Aim: We have developed a web-tool and Application Program Interface (API) to support submission of HLA data to public databanks such as the European Nucleotide Archive or GenBank and ultimately to the IPD-IMGT/HLA Database. The Sequence Feature Annotation Tool (SFAT) provides annotation of exons and introns which are a mandatory requirement for submission. Feature annotation can be a laborious and time-consuming process, particularly for groups with limited bioinformatics support. SFAT provides an intuitive UI with easy to navigate results and an API for programmatic users to perform concurrent queries. This replaces the existing feature annotation within the HLA Submission Tool allowing integration into custom bioinformatics pipelines. SFAT will be integrated into planned redevelopment of the HLA Submission Tool which aims to provide an easier user experience and more efficient submission processing.
Method: SFAT is developed in python using a Flask API and a web-based user interface. The tool uses Biopython’s pairwise alignment tool to identify feature boundaries using IPD-IMGT/HLA reference sequences. Specific HLA domain knowledge is used to resolve complex annotation. Results are returned in standard formats, allowing integration into HLA annotation pipelines and databank submissions.
Results: In validation on over 58,000 submissions to IPD-IMGT/HLA over the last 25 years, SFAT correctly annotated 99.7% of sequences from curated submissions. Sequences with ambiguous annotation are due to polymorphisms in the expected splicing motifs. SFAT rapidly annotates sequences averaging 0.15 seconds per query in the validation set, and offers parallelisation for bulk queries. It is available to use and hosted as part of the IPD section on the European Bioinformatics Institute servers.

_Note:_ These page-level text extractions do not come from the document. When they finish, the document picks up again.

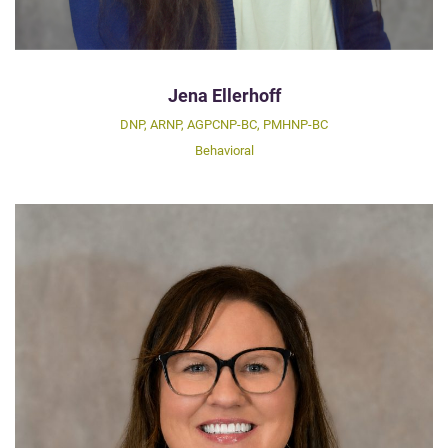
Jena Ellerhoff
DNP, ARNP, AGPCNP-BC, PMHNP-BC
Behavioral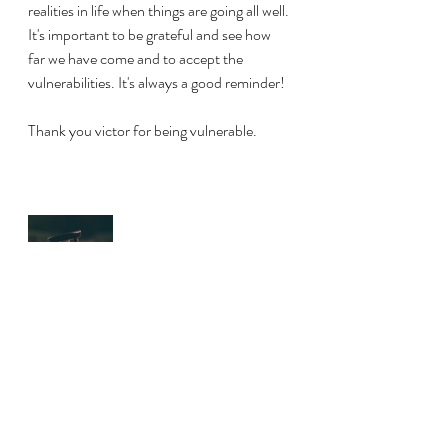
realities in life when things are going all well. 
It's important to be grateful and see how 
far we have come and to accept the 
vulnerabilities. It's always a good reminder!
Thank you victor for being vulnerable. 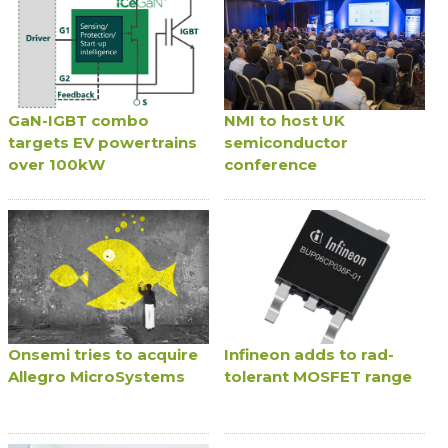
GaN-IGBT combo
NMI to host UK
targets EV powertrains
semiconductor
over 100kW
conference
Onsemi tries to acquire
Infineon adds to rad-
Allegro MicroSystems
tolerant MOSFET range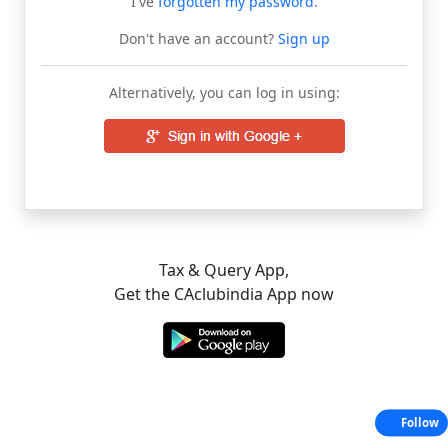
I've
forgotten my password
.
Don't have an account?
Sign up
Alternatively, you can log in using:
Tax & Query App,
Get the CAclubindia App now
Follow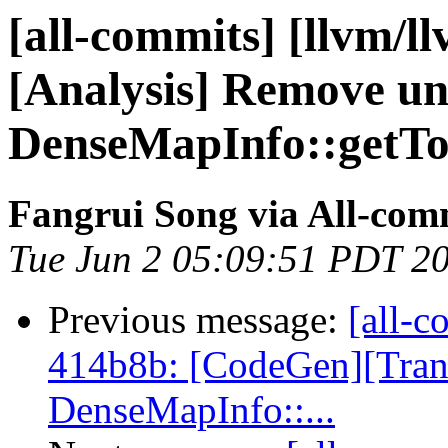
[all-commits] [llvm/ll
[Analysis] Remove u
DenseMapInfo::getTo
Fangrui Song via All-com
Tue Jun 2 05:09:51 PDT 2
Previous message:
[all-c
414b8b: [CodeGen][Tra
DenseMapInfo::...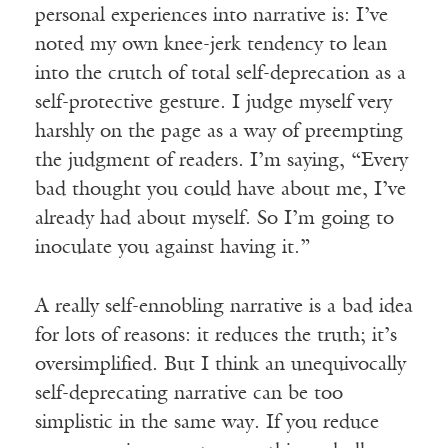
personal experiences into narrative is: I’ve
noted my own knee-jerk tendency to lean
into the crutch of total self-deprecation as a
self-protective gesture. I judge myself very
harshly on the page as a way of preempting
the judgment of readers. I’m saying, “Every
bad thought you could have about me, I’ve
already had about myself. So I’m going to
inoculate you against having it.”
A really self-ennobling narrative is a bad idea
for lots of reasons: it reduces the truth; it’s
oversimplified. But I think an unequivocally
self-deprecating narrative can be too
simplistic in the same way. If you reduce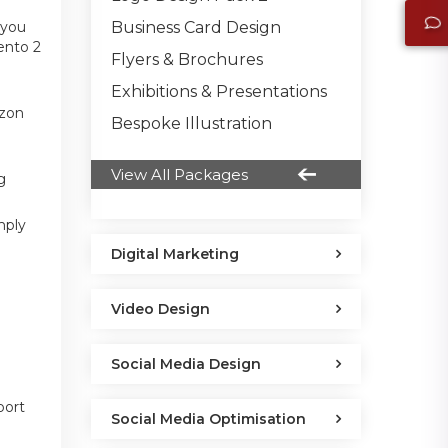
Business Card Design
 you
ento 2
Flyers & Brochures
Exhibitions & Presentations
azon
Bespoke Illustration
View All Packages
g
mply
Digital Marketing
Video Design
Social Media Design
port
Social Media Optimisation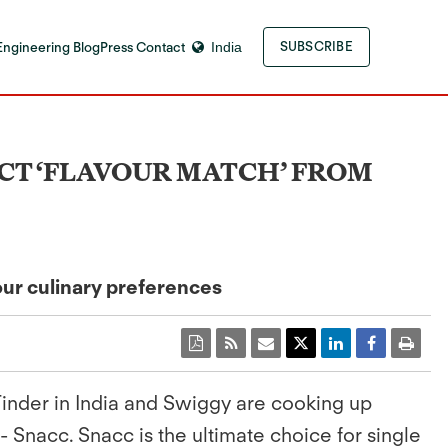
Engineering Blog
Press Contact
India
SUBSCRIBE
FECT ‘FLAVOUR MATCH’ FROM
our culinary preferences
 Tinder in India and Swiggy are cooking up
 Snacc. Snacc is the ultimate choice for single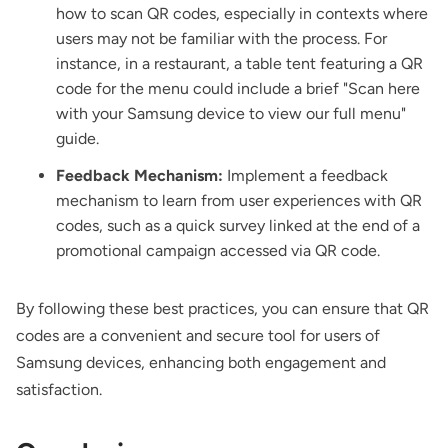
how to scan QR codes, especially in contexts where
users may not be familiar with the process. For
instance, in a restaurant, a table tent featuring a QR
code for the menu could include a brief "Scan here
with your Samsung device to view our full menu"
guide.
Feedback Mechanism:
Implement a feedback
mechanism to learn from user experiences with QR
codes, such as a quick survey linked at the end of a
promotional campaign accessed via QR code.
By following these best practices, you can ensure that QR
codes are a convenient and secure tool for users of
Samsung devices, enhancing both engagement and
satisfaction.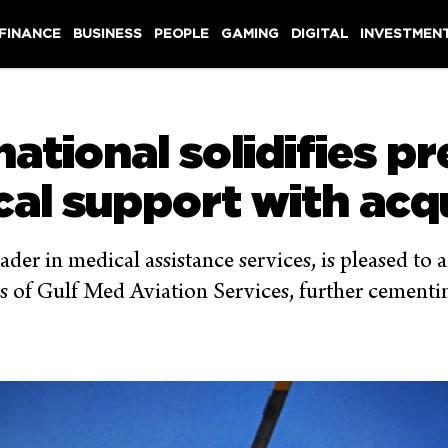
 FINANCE
BUSINESS
PEOPLE
GAMING
DIGITAL
INVESTMEN
national solidifies p
cal support with acqu
ader in medical assistance services, is pleased to
s of Gulf Med Aviation Services, further cementing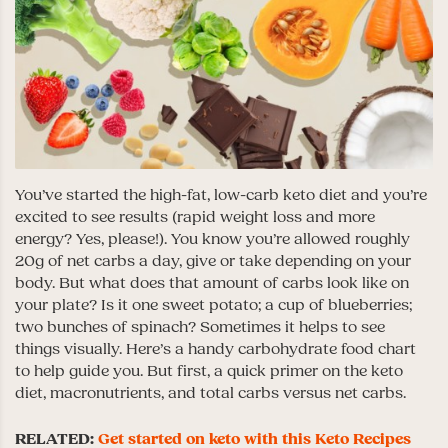
You’ve started the high-fat, low-carb keto diet and you’re
excited to see results (rapid weight loss and more
energy? Yes, please!). You know you’re allowed roughly
20g of net carbs a day, give or take depending on your
body. But what does that amount of carbs look like on
your plate? Is it one sweet potato; a cup of blueberries;
two bunches of spinach? Sometimes it helps to see
things visually. Here’s a handy carbohydrate food chart
to help guide you. But first, a quick primer on the keto
diet, macronutrients, and total carbs versus net carbs.
RELATED:
Get started on keto with this Keto Recipes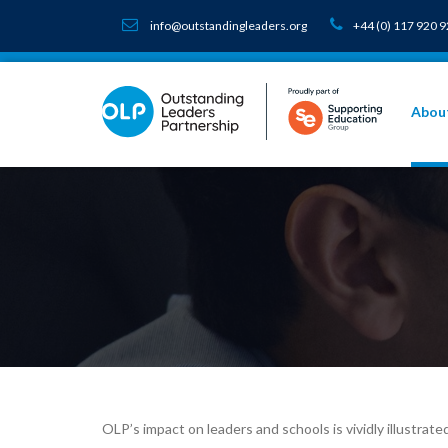
info@outstandingleaders.org
+44 (0) 117 920 
Abou
OLP’s impact on leaders and schools is vividly illustra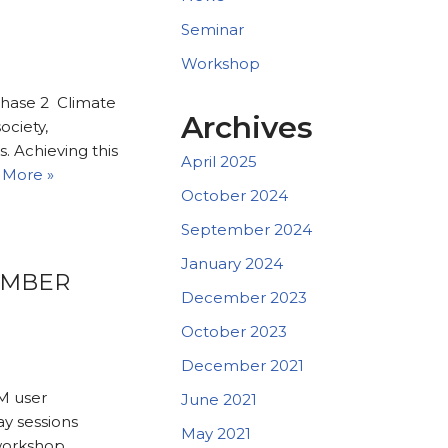
Seminar
Workshop
phase 2 Climate
Archives
ociety,
. Achieving this
April 2025
 More »
October 2024
September 2024
January 2024
EMBER
December 2023
October 2023
December 2021
M user
June 2021
ay sessions
May 2021
workshop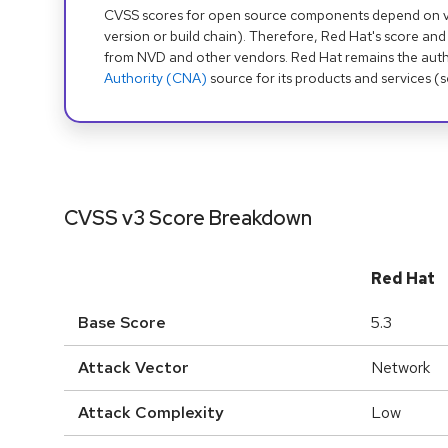
CVSS scores for open source components depend on ven
version or build chain). Therefore, Red Hat's score and
from NVD and other vendors. Red Hat remains the auth
Authority (CNA)
source for its products and services (
CVSS v3 Score Breakdown
Red Hat
Base Score
5.3
Attack Vector
Network
Attack Complexity
Low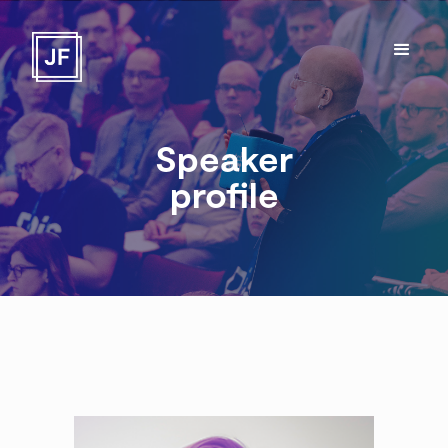
Speaker
profile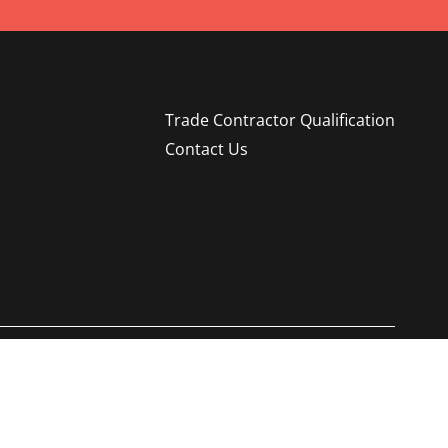
Trade Contractor Qualification
Contact Us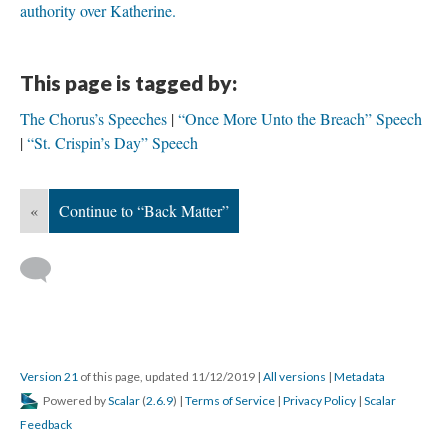
authority over Katherine.
This page is tagged by:
The Chorus’s Speeches
“Once More Unto the Breach” Speech
“St. Crispin’s Day” Speech
«
Continue to “Back Matter”
Version 21
of this page, updated 11/12/2019
|
All versions
|
Metadata
Powered by
Scalar
(
2.6.9
) |
Terms of Service
|
Privacy Policy
|
Scalar
Feedback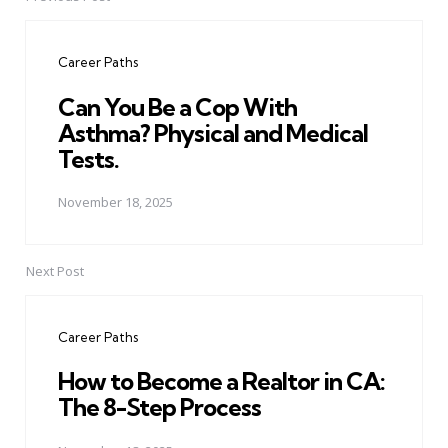
Post
navigation
Career Paths
Can You Be a Cop With
Asthma? Physical and Medical
Tests.
November 18, 2025
Next Post
Career Paths
How to Become a Realtor in CA:
The 8-Step Process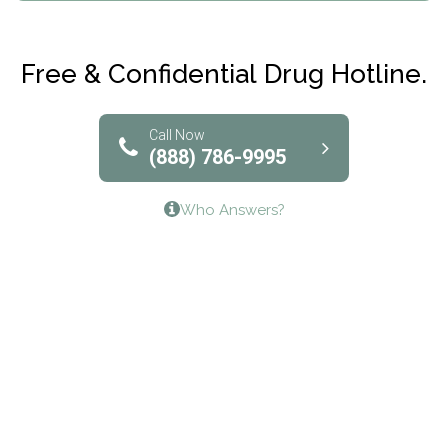
Maryville Addiction Treatment Center
Club Recovery
Free & Confidential Drug Hotline.
Solutions of North Texas
Bridgeway Behavioral Health
Call Now
(888) 786-9995
Lifeways Recovery Center
Who Answers?
Crossroads Turning Points, Inc.
The Bradley Center of Saint Francis Hospital
Bestcare
Origins Recovery Center
Human Skills and Resources Inc.
Hazelden Springbrook Center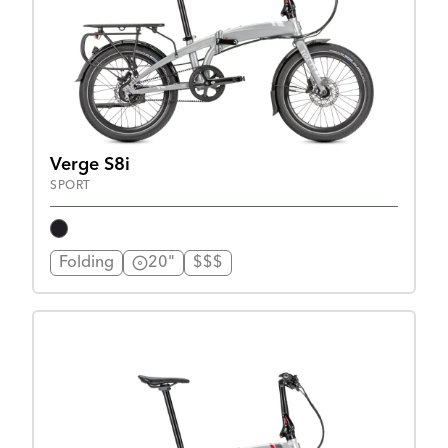
Verge S8i
SPORT
Folding
20"
$$$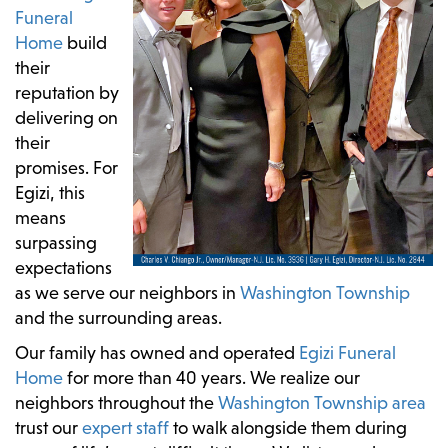
Funeral
Home
build
their
reputation by
delivering on
their
promises. For
Egizi, this
means
surpassing
expectations
as we serve our neighbors in
Washington Township
and the surrounding areas.
Our family has owned and operated
Egizi Funeral
Home
for more than 40 years. We realize our
neighbors throughout the
Washington Township area
trust our
expert staff
to walk alongside them during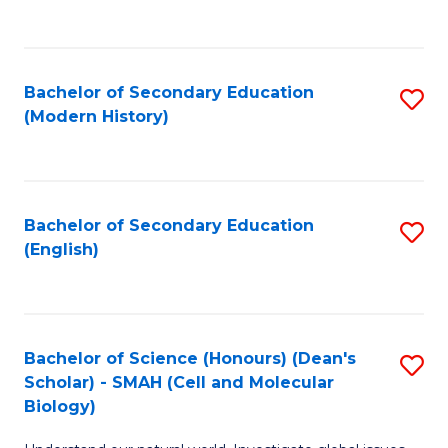
to
C
Fa
Bachelor of Secondary Education
S
(Modern History)
to
C
Fa
Bachelor of Secondary Education
S
(English)
to
C
Fa
Bachelor of Science (Honours) (Dean's
S
Scholar) - SMAH (Cell and Molecular
to
Biology)
C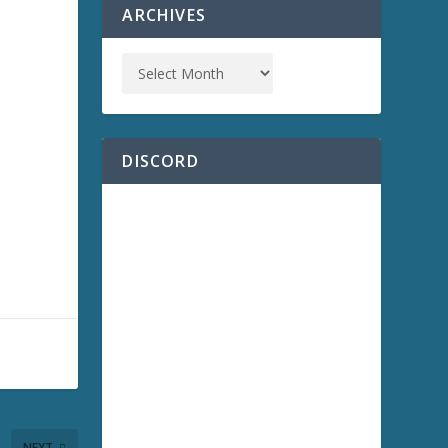
ARCHIVES
DISCORD
NEXT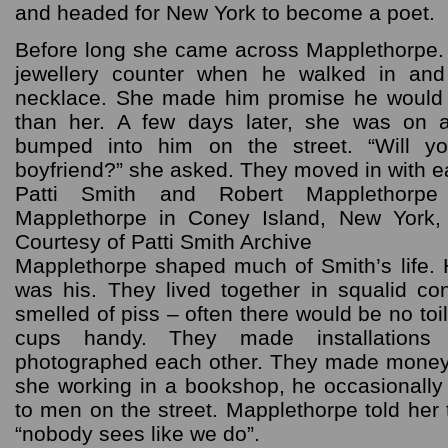
and headed for New York to become a poet.
Before long she came across Mapplethorpe.
jewellery counter when he walked in and
necklace. She made him promise he would gi
than her. A few days later, she was on
bumped into him on the street. “Will 
boyfriend?” she asked. They moved in with ea
Patti Smith and Robert Mapplethorpe
Mapplethorpe in Coney Island, New York,
Courtesy of Patti Smith Archive
Mapplethorpe shaped much of Smith’s life.
was his. They lived together in squalid con
smelled of piss – often there would be no toil
cups handy. They made installations
photographed each other. They made money
she working in a bookshop, he occasionally 
to men on the street. Mapplethorpe told her 
“nobody sees like we do”.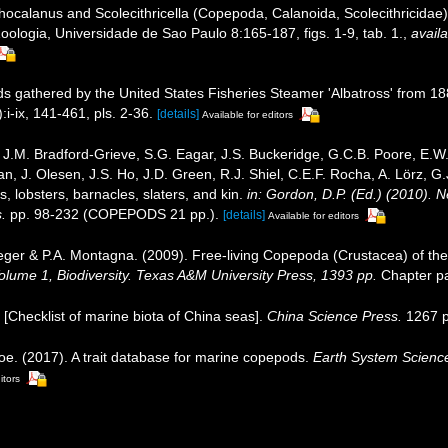
calanus and Scolecithricella (Copepoda, Calanoida, Scolecithricidae) f
oologia, Universidade de Sao Paulo 8:165-187, figs. 1-9, tab. 1.
,
availa
 gathered by the United States Fisheries Steamer 'Albatross' from 1887
i-ix, 141-461, pls. 2-36.
[details]
Available for editors
J.M. Bradford-Grieve, S.G. Eagar, J.S. Buckeridge, G.C.B. Poore, E.W. 
, J. Olesen, J.S. Ho, J.D. Green, R.J. Shiel, C.E.F. Rocha, A. Lörz, G
 lobsters, barnacles, slaters, and kin.
in: Gordon, D.P. (Ed.) (2010). 
.
pp. 98-232 (COPEPODS 21 pp.).
[details]
Available for editors
eger & P.A. Montagna. (2009). Free-living Copepoda (Crustacea) of the
 Volume 1, Biodiversity. Texas A&M University Press, 1393 pp.
Chapter pa
). [Checklist of marine biota of China seas].
China Science Press.
1267 p
oe. (2017). A trait database for marine copepods.
Earth System Scienc
itors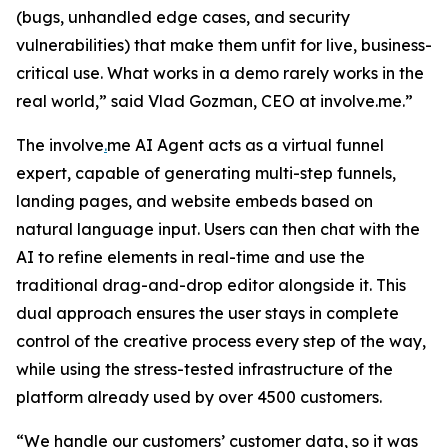
(bugs, unhandled edge cases, and security
vulnerabilities) that make them unfit for live, business-
critical use. What works in a demo rarely works in the
real world,”
said Vlad Gozman, CEO at involve.me
.”
The involve
.
me AI Agent acts as a virtual funnel
expert, capable of generating multi-step funnels,
landing pages, and website embeds based on
natural language input. Users can then chat with the
AI to refine elements in real-time and use the
traditional drag-and-drop editor alongside it. This
dual approach ensures the user stays in complete
control of the creative process every step of the way,
while using the stress-tested infrastructure of the
platform already used by over 4500 customers.
“We handle our customers’ customer data, so it was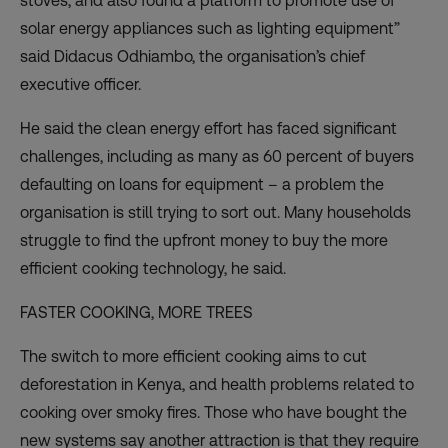
stoves, and also found a platform to promote use of
solar energy appliances such as lighting equipment”
said Didacus Odhiambo, the organisation’s chief
executive officer.
He said the clean energy effort has faced significant
challenges, including as many as 60 percent of buyers
defaulting on loans for equipment – a problem the
organisation is still trying to sort out. Many households
struggle to find the upfront money to buy the more
efficient cooking technology, he said.
FASTER COOKING, MORE TREES
The switch to more efficient cooking aims to cut
deforestation in Kenya, and health problems related to
cooking over smoky fires. Those who have bought the
new systems say another attraction is that they require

Conclusion: SFAT provides an intuitive pathway for automated feature annotation, suitable for use in bioinformatics pipelines and database submission. It provides an intuitive web-based UI and an API for large volumes of programmatic queries. SFAT is highly accurate, and validation demonstrates this even with the hyperpolymorphic HLA sequences. HLA complexity is an ongoing challenge for analysis pipelines. For highly complex sequences cDNA sequencing remains the most accurate way of annotating features. This work helps facilitate submission of data to IPD-IMGT/HLA and paves the way for future development of the HLA Submission Tool.